Every record that follows must be given again exactly.

::: DATA PROVIDED

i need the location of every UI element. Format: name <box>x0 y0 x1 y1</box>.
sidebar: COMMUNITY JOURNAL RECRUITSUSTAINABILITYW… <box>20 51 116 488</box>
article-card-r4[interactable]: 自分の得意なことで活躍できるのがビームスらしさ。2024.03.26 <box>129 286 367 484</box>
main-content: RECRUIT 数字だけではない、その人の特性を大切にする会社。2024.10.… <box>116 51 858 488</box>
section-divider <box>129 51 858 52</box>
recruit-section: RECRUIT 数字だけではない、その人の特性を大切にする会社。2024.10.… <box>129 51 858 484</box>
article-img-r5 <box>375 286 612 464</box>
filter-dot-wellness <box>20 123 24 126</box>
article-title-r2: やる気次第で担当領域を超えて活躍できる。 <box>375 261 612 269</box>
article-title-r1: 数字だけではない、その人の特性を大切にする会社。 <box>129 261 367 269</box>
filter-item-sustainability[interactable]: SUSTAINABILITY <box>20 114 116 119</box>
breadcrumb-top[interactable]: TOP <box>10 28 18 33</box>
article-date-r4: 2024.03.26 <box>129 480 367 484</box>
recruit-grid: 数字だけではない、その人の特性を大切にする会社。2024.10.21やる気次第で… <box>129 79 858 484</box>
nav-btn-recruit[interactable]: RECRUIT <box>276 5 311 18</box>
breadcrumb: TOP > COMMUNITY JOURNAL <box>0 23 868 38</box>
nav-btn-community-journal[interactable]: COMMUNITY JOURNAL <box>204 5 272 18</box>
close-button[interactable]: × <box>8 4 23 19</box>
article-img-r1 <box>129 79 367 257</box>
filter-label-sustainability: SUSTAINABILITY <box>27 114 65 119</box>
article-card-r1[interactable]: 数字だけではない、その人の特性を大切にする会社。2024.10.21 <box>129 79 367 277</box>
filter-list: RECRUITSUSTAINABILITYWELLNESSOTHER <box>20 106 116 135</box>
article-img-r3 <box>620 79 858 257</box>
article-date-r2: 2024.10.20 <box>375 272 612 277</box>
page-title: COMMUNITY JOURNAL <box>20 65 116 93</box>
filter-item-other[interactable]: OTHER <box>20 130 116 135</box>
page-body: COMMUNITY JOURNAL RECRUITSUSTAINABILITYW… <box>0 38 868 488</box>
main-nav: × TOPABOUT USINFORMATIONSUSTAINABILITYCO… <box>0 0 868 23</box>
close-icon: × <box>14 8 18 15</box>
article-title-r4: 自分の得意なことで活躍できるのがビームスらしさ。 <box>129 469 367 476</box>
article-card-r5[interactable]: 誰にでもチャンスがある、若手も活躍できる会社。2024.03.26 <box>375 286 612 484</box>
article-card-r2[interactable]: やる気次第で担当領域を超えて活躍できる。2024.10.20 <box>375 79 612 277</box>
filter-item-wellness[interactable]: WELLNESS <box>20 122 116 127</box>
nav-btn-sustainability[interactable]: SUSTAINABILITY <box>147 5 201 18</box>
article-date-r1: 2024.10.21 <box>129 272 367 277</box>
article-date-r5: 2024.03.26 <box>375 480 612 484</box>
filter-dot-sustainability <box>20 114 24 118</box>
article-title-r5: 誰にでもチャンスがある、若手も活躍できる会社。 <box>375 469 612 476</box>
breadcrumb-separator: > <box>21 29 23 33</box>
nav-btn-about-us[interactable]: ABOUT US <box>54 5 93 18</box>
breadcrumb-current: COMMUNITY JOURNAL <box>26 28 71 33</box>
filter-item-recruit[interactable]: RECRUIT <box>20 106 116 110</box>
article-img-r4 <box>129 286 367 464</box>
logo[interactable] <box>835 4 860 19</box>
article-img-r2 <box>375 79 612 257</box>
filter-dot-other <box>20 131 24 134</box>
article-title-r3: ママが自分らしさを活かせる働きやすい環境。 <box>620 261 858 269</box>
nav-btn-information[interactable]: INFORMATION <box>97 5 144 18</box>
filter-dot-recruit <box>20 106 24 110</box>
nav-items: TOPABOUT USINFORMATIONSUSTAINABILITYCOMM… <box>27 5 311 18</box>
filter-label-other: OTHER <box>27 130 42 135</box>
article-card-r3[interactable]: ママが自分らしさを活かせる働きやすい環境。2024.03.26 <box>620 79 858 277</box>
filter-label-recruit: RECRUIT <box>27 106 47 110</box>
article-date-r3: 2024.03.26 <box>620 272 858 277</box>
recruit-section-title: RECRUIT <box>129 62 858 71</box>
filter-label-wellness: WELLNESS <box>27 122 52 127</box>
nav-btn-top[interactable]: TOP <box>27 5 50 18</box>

::::::

§ RESULT OF THIS TASK
i need the location of every UI element. Format: name <box>x0 y0 x1 y1</box>.
sidebar: COMMUNITY JOURNAL RECRUITSUSTAINABILITYW… <box>20 51 116 488</box>
article-card-r4[interactable]: 自分の得意なことで活躍できるのがビームスらしさ。2024.03.26 <box>129 286 367 484</box>
main-content: RECRUIT 数字だけではない、その人の特性を大切にする会社。2024.10.… <box>116 51 858 488</box>
section-divider <box>129 51 858 52</box>
recruit-section: RECRUIT 数字だけではない、その人の特性を大切にする会社。2024.10.… <box>129 51 858 484</box>
article-img-r5 <box>375 286 612 464</box>
filter-dot-wellness <box>20 123 24 126</box>
article-title-r2: やる気次第で担当領域を超えて活躍できる。 <box>375 261 612 269</box>
article-title-r1: 数字だけではない、その人の特性を大切にする会社。 <box>129 261 367 269</box>
filter-item-sustainability[interactable]: SUSTAINABILITY <box>20 114 116 119</box>
breadcrumb-top[interactable]: TOP <box>10 28 18 33</box>
article-date-r4: 2024.03.26 <box>129 480 367 484</box>
recruit-grid: 数字だけではない、その人の特性を大切にする会社。2024.10.21やる気次第で… <box>129 79 858 484</box>
nav-btn-recruit[interactable]: RECRUIT <box>276 5 311 18</box>
breadcrumb: TOP > COMMUNITY JOURNAL <box>0 23 868 38</box>
nav-btn-community-journal[interactable]: COMMUNITY JOURNAL <box>204 5 272 18</box>
close-button[interactable]: × <box>8 4 23 19</box>
article-img-r1 <box>129 79 367 257</box>
filter-label-sustainability: SUSTAINABILITY <box>27 114 65 119</box>
article-card-r1[interactable]: 数字だけではない、その人の特性を大切にする会社。2024.10.21 <box>129 79 367 277</box>
filter-list: RECRUITSUSTAINABILITYWELLNESSOTHER <box>20 106 116 135</box>
article-img-r3 <box>620 79 858 257</box>
article-date-r2: 2024.10.20 <box>375 272 612 277</box>
page-title: COMMUNITY JOURNAL <box>20 65 116 93</box>
filter-item-other[interactable]: OTHER <box>20 130 116 135</box>
page-body: COMMUNITY JOURNAL RECRUITSUSTAINABILITYW… <box>0 38 868 488</box>
main-nav: × TOPABOUT USINFORMATIONSUSTAINABILITYCO… <box>0 0 868 23</box>
close-icon: × <box>14 8 18 15</box>
article-title-r4: 自分の得意なことで活躍できるのがビームスらしさ。 <box>129 469 367 476</box>
article-card-r5[interactable]: 誰にでもチャンスがある、若手も活躍できる会社。2024.03.26 <box>375 286 612 484</box>
article-card-r2[interactable]: やる気次第で担当領域を超えて活躍できる。2024.10.20 <box>375 79 612 277</box>
filter-item-wellness[interactable]: WELLNESS <box>20 122 116 127</box>
nav-btn-sustainability[interactable]: SUSTAINABILITY <box>147 5 201 18</box>
article-date-r1: 2024.10.21 <box>129 272 367 277</box>
article-date-r5: 2024.03.26 <box>375 480 612 484</box>
filter-dot-sustainability <box>20 114 24 118</box>
article-title-r5: 誰にでもチャンスがある、若手も活躍できる会社。 <box>375 469 612 476</box>
breadcrumb-separator: > <box>21 29 23 33</box>
nav-btn-about-us[interactable]: ABOUT US <box>54 5 93 18</box>
breadcrumb-current: COMMUNITY JOURNAL <box>26 28 71 33</box>
filter-item-recruit[interactable]: RECRUIT <box>20 106 116 110</box>
article-img-r4 <box>129 286 367 464</box>
logo[interactable] <box>835 4 860 19</box>
article-img-r2 <box>375 79 612 257</box>
filter-dot-other <box>20 131 24 134</box>
article-title-r3: ママが自分らしさを活かせる働きやすい環境。 <box>620 261 858 269</box>
nav-btn-information[interactable]: INFORMATION <box>97 5 144 18</box>
filter-dot-recruit <box>20 106 24 110</box>
nav-items: TOPABOUT USINFORMATIONSUSTAINABILITYCOMM… <box>27 5 311 18</box>
filter-label-other: OTHER <box>27 130 42 135</box>
article-card-r3[interactable]: ママが自分らしさを活かせる働きやすい環境。2024.03.26 <box>620 79 858 277</box>
filter-label-recruit: RECRUIT <box>27 106 47 110</box>
article-date-r3: 2024.03.26 <box>620 272 858 277</box>
recruit-section-title: RECRUIT <box>129 62 858 71</box>
filter-label-wellness: WELLNESS <box>27 122 52 127</box>
nav-btn-top[interactable]: TOP <box>27 5 50 18</box>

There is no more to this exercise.